Title :
K-means clustering based SVM ensemble methods for imbalanced data problem
Author :
Jaedong Lee ; Jee-Hyong Lee
Author_Institution :
Dept. of Electr. & Comput. Eng., Sungkyunkwan Univ., Suwon, South Korea
Abstract :
When the number of data in one class is significantly larger or less than the data in other class, under machine learning algorithm for classification, a problem of learning generalization occurs to the specific class and this is called imbalanced data problem. In this paper, we propose a novel method to solve the imbalanced data problem. We first divide data into clusters using K-means clustering algorithm and create classifier using the Support Vector Machine (SVM) method on each cluster. Before making classifier for each cluster, we are balancing the data for each cluster using data sampling techniques.

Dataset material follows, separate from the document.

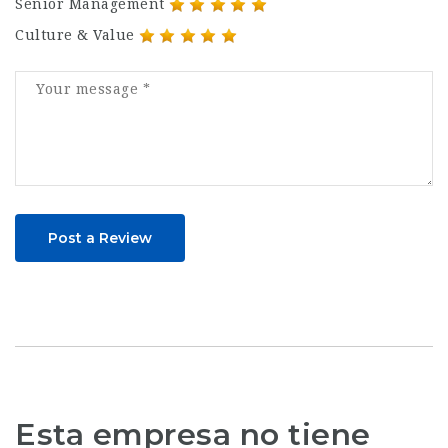
Senior Management
Culture & Value
Post a Review
Esta empresa no tiene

After all classifiers are made for each cluster, we validate each classifier´s performance using validation data. Final classification result would be calculated using the test data by aggregating all the cluster´s classification results. We are using not only the results from the classifiers in each clusters, but also the credit of each classifier and data membership to each cluster. We have verified that the proposed classification method shows better performance than the existing machine learning algorithms for imbalanced data classification problem.
Keywords :
learning (artificial intelligence); pattern classification; pattern clustering; support vector machines; SVM ensemble method; cluster classification; imbalanced data classification problem; k-means clustering; machine learning algorithm; support vector machine; Clustering algorithms; Machine learning algorithms; Pattern recognition; Rain; Support vector machines; Training data; SVM ensemble method; data membership; imbalanced data; k-means clustering;
Conference_Titel :
Soft Computing and Intelligent Systems (SCIS), 2014 Joint 7th International Conference on and Advanced Intelligent Systems (ISIS), 15th International Symposium on
DOI :
10.1109/SCIS-ISIS.2014.7044861